SUPREME COURT OF NEW YORK, APPELLATE DIVISION, FIRST DEPARTMENT
December 4, 1969
IN THE MATTER OF THE MUTUAL LIFE INSURANCE COMPANY OF NEW YORK, APPELLANT-RESPONDENT,
TAX COMMISSION OF THE CITY OF NEW YORK, RESPONDENTS-APPELLANTS
Concur -- Stevens, P. J., McGivern, Markewich and Nunez, JJ.; Eager, J., dissents in part.
The city's expert's estimation of land value was supported by nine sales illustrative of a dramatically rising trend. His opinion was not offset by any proof to the contrary by petitioner-appellant, whose burden it was to prove such assessment erroneous (Matter of Peterson v. Board of Assessors, 25 A.D.2d 797). In the circumstances, the comparatively modest increase by respondent-respondent commission of only 10% over a land value which had obtained since 1959 was well justified.
Order entered July 24, 1968, modified on the law and the facts to reinstate and confirm the assessed valuation of the land at $1,650,000 for the tax year 1967-68, and otherwise affirmed without costs or disbursements.
Eager, J., dissents in part in the following memorandum:
I would modify the order appealed from so as to reinstate in all respects the assessments for the tax years involved in this proceeding.
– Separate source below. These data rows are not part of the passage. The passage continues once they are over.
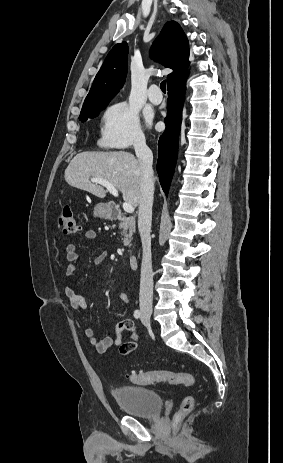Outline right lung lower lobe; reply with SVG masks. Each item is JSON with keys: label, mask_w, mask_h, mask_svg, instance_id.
I'll return each mask as SVG.
<instances>
[{"label": "right lung lower lobe", "mask_w": 283, "mask_h": 463, "mask_svg": "<svg viewBox=\"0 0 283 463\" xmlns=\"http://www.w3.org/2000/svg\"><path fill=\"white\" fill-rule=\"evenodd\" d=\"M184 85L185 80L168 85V112L164 121L166 130L160 136L158 142L157 172L160 178V184L166 195L177 159L178 135L185 91Z\"/></svg>", "instance_id": "obj_1"}]
</instances>
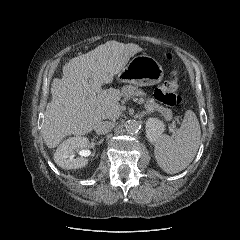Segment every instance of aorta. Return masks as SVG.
<instances>
[{
    "mask_svg": "<svg viewBox=\"0 0 240 240\" xmlns=\"http://www.w3.org/2000/svg\"><path fill=\"white\" fill-rule=\"evenodd\" d=\"M125 128L128 134H136L140 129V123L135 119L126 121Z\"/></svg>",
    "mask_w": 240,
    "mask_h": 240,
    "instance_id": "1",
    "label": "aorta"
}]
</instances>
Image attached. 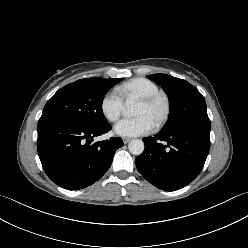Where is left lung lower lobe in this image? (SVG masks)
I'll return each instance as SVG.
<instances>
[{
    "label": "left lung lower lobe",
    "mask_w": 248,
    "mask_h": 248,
    "mask_svg": "<svg viewBox=\"0 0 248 248\" xmlns=\"http://www.w3.org/2000/svg\"><path fill=\"white\" fill-rule=\"evenodd\" d=\"M210 128V120L201 119L171 132L143 138L145 150L135 161L137 169L147 181L162 190L185 187L204 166L210 148Z\"/></svg>",
    "instance_id": "1"
}]
</instances>
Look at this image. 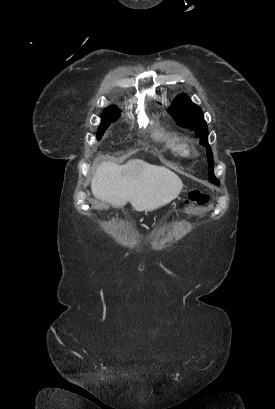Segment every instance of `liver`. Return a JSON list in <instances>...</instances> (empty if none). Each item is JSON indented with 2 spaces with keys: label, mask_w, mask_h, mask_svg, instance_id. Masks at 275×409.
Here are the masks:
<instances>
[{
  "label": "liver",
  "mask_w": 275,
  "mask_h": 409,
  "mask_svg": "<svg viewBox=\"0 0 275 409\" xmlns=\"http://www.w3.org/2000/svg\"><path fill=\"white\" fill-rule=\"evenodd\" d=\"M183 182L166 166L149 164L140 158L125 164L101 162L91 180V190L112 207H124L131 202L134 211H154L177 198Z\"/></svg>",
  "instance_id": "1"
}]
</instances>
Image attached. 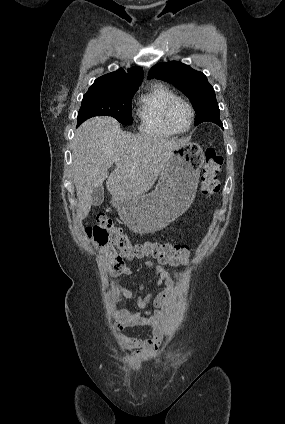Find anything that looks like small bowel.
I'll list each match as a JSON object with an SVG mask.
<instances>
[{
    "label": "small bowel",
    "mask_w": 285,
    "mask_h": 424,
    "mask_svg": "<svg viewBox=\"0 0 285 424\" xmlns=\"http://www.w3.org/2000/svg\"><path fill=\"white\" fill-rule=\"evenodd\" d=\"M144 265L152 275L158 278L157 287L164 285V289L158 293L154 291L145 293L146 285L144 283L140 284L136 291H132L121 284L117 285V290L121 297L129 299L137 296V305L140 309L146 310L150 306L156 308L155 311L146 310L144 313L129 311H116L114 313L115 324L113 331L117 340L122 344L135 348L133 353L127 354L124 357V360L127 362L139 355H150L154 353L157 349V341L153 338H131L123 334L122 331L126 328L154 326L162 316V308L172 296L178 293L175 285V274L170 273L163 266L150 261H146ZM133 273L134 270L130 267H124L121 271V274L124 276H130Z\"/></svg>",
    "instance_id": "1"
}]
</instances>
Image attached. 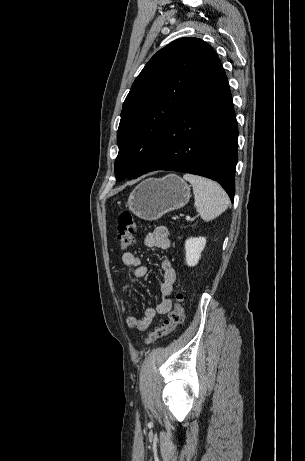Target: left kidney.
<instances>
[{"instance_id":"obj_1","label":"left kidney","mask_w":305,"mask_h":461,"mask_svg":"<svg viewBox=\"0 0 305 461\" xmlns=\"http://www.w3.org/2000/svg\"><path fill=\"white\" fill-rule=\"evenodd\" d=\"M205 245L206 238L204 237H191L185 241L186 263L188 266L197 265Z\"/></svg>"}]
</instances>
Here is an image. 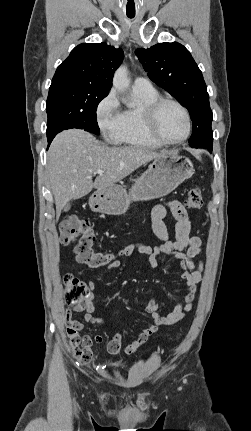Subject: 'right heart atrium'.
Listing matches in <instances>:
<instances>
[{"mask_svg": "<svg viewBox=\"0 0 251 431\" xmlns=\"http://www.w3.org/2000/svg\"><path fill=\"white\" fill-rule=\"evenodd\" d=\"M122 115L117 95L111 90L98 102L95 109L97 125L106 138H115L121 127Z\"/></svg>", "mask_w": 251, "mask_h": 431, "instance_id": "d8ad5b80", "label": "right heart atrium"}]
</instances>
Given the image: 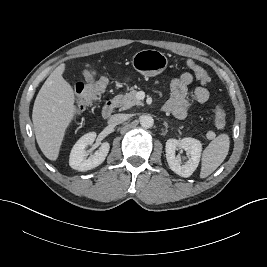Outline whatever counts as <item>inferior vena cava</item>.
I'll return each instance as SVG.
<instances>
[{
	"mask_svg": "<svg viewBox=\"0 0 267 267\" xmlns=\"http://www.w3.org/2000/svg\"><path fill=\"white\" fill-rule=\"evenodd\" d=\"M126 120L127 116L125 114H114L109 118L108 124L111 126H116L118 124L123 123Z\"/></svg>",
	"mask_w": 267,
	"mask_h": 267,
	"instance_id": "obj_1",
	"label": "inferior vena cava"
}]
</instances>
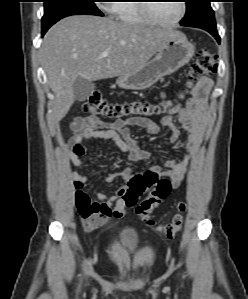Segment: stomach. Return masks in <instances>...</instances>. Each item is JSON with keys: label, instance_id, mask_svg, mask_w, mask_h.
Returning <instances> with one entry per match:
<instances>
[{"label": "stomach", "instance_id": "obj_1", "mask_svg": "<svg viewBox=\"0 0 248 299\" xmlns=\"http://www.w3.org/2000/svg\"><path fill=\"white\" fill-rule=\"evenodd\" d=\"M195 48L185 35L171 38L160 49L156 57L136 72L121 75L117 84L124 89L149 88L162 77L174 73L193 57Z\"/></svg>", "mask_w": 248, "mask_h": 299}]
</instances>
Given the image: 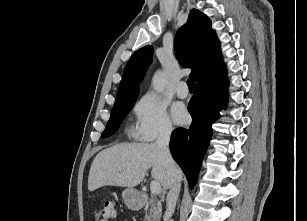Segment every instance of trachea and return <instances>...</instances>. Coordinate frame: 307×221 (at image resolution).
Instances as JSON below:
<instances>
[{"label": "trachea", "mask_w": 307, "mask_h": 221, "mask_svg": "<svg viewBox=\"0 0 307 221\" xmlns=\"http://www.w3.org/2000/svg\"><path fill=\"white\" fill-rule=\"evenodd\" d=\"M187 85H188L189 90H194V88H195V81H194V79L193 78H188Z\"/></svg>", "instance_id": "trachea-1"}]
</instances>
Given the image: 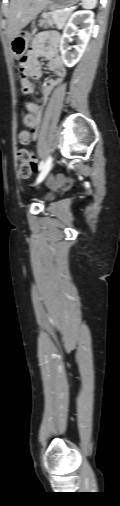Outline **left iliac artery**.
I'll return each mask as SVG.
<instances>
[{
    "mask_svg": "<svg viewBox=\"0 0 120 506\" xmlns=\"http://www.w3.org/2000/svg\"><path fill=\"white\" fill-rule=\"evenodd\" d=\"M44 165H45V163H44V161L42 160V161L39 163L38 170H42V169H43V167H44ZM46 174H47V172H45V174H44V175H46Z\"/></svg>",
    "mask_w": 120,
    "mask_h": 506,
    "instance_id": "1",
    "label": "left iliac artery"
}]
</instances>
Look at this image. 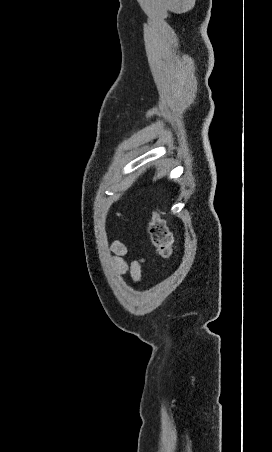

There is a presumption that the valuations placed on the property by the Tax Commission of the City of New York are neither erroneous nor excessive and the burden is upon the petitioner to show to the contrary. (People ex rel. Wallington Apts. v. Miller, 288 N. Y. 31; Matter of Manufacturers Hanover Trust Co. v. Tax Comm. of City of N. Y., 31 A.D.2d 606; Matter of Hilton Hotels Corp. v. Tax Comm. of City of N. Y., 29 A.D.2d 856). The petitioner has failed to demonstrate by substantial competent evidence that the property was overvalued. In fact, the proofs as to fair rental value and as to comparable sales fully support the assessed values. Certainly, there was no justification for the de minimis reductions in the assessments as directed by the Referee. The reductions in all instances in the over $11 million assessments on the 25-story office building in Manhattan were less than 5%. Where the margin in a variation of the estimates in the valuation of an improved property such as this is so slim, clear and convincing evidence should be required to sustain the findings and conclusions of Special Term striking down the estimates of the Tax Commission. On the record, bearing in mind the comparatively slight differences in the estimates, no one can reasonably say who was right in his valuation, the Assessor or the Referee. Therefore, the assessments should stand. Settle order on notice.